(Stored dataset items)
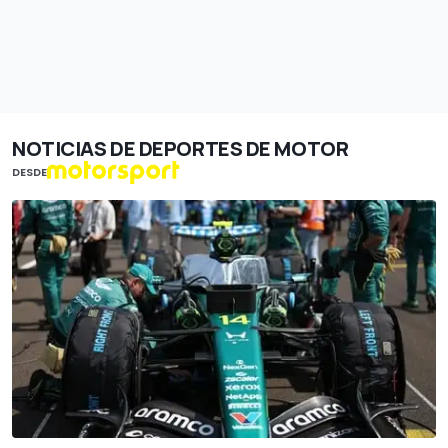
NOTICIAS DE DEPORTES DE MOTOR
DESDE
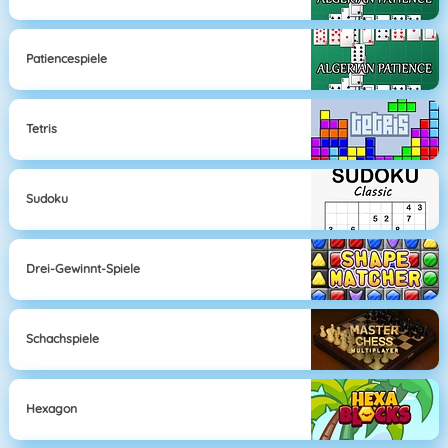
Patiencespiele
Tetris
Sudoku
Drei-Gewinnt-Spiele
Schachspiele
Hexagon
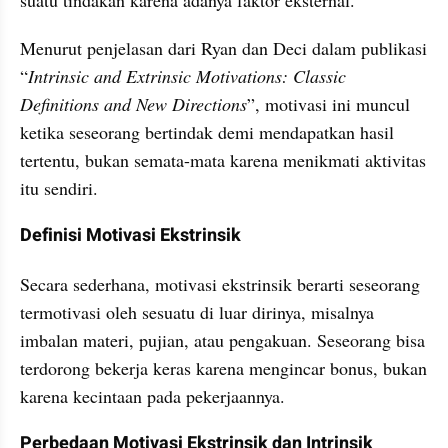
Menurut penjelasan dari Ryan dan Deci dalam publikasi 
“
Intrinsic and Extrinsic Motivations: Classic 
Definitions and New Directions
”, motivasi ini muncul 
ketika seseorang bertindak demi mendapatkan hasil 
tertentu, bukan semata-mata karena menikmati aktivitas 
itu sendiri.
Definisi Motivasi Ekstrinsik
Secara sederhana, motivasi ekstrinsik berarti seseorang 
termotivasi oleh sesuatu di luar dirinya, misalnya 
imbalan materi, pujian, atau pengakuan. Seseorang bisa 
terdorong bekerja keras karena mengincar bonus, bukan 
karena kecintaan pada pekerjaannya.
Perbedaan Motivasi Ekstrinsik dan Intrinsik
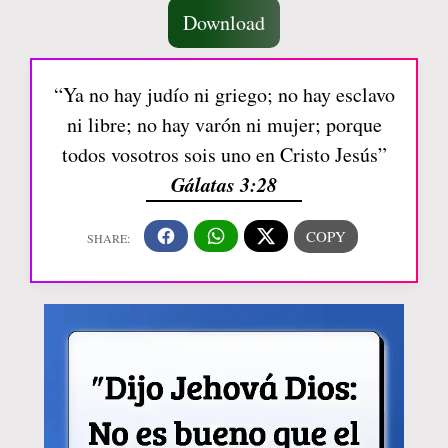
Download
“Ya no hay judío ni griego; no hay esclavo
ni libre; no hay varón ni mujer; porque
todos vosotros sois uno en Cristo Jesús”
Gálatas 3:28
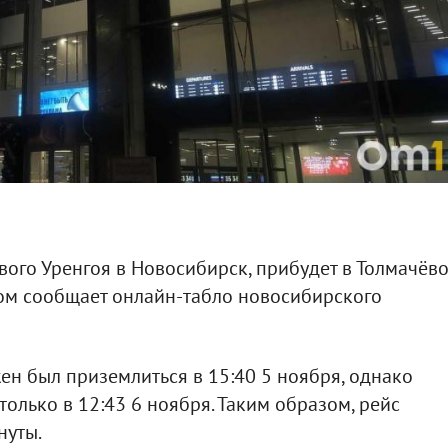
вого Уренгоя в Новосибирск, прибудет в Толмачёв
том сообщает онлайн-табло новосибирского
н был приземлиться в 15:40 5 ноября, однако
олько в 12:43 6 ноября. Таким образом, рейс
нуты.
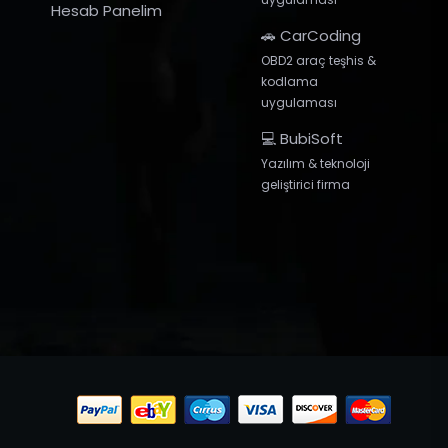
Hesab Panelim
🚗 CarCoding
OBD2 araç teşhis &
kodlama
uygulaması
💻 BubiSoft
Yazılım & teknoloji
geliştirici firma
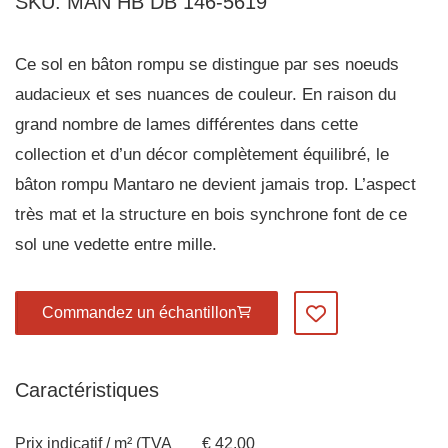
SKU: MAN HB DB 146-5619
Ce sol en bâton rompu se distingue par ses noeuds
audacieux et ses nuances de couleur. En raison du
grand nombre de lames différentes dans cette
collection et d’un décor complètement équilibré, le
bâton rompu Mantaro ne devient jamais trop. L’aspect
très mat et la structure en bois synchrone font de ce
sol une vedette entre mille.
Commandez un échantillon
Ajoutez à mes favo
Caractéristiques
Prix indicatif / m² (TVA
€ 42.00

> Exercise description
Report how many lines in the entries hold the string "bukan". Nothing but the number is wanted.

> Solution below
2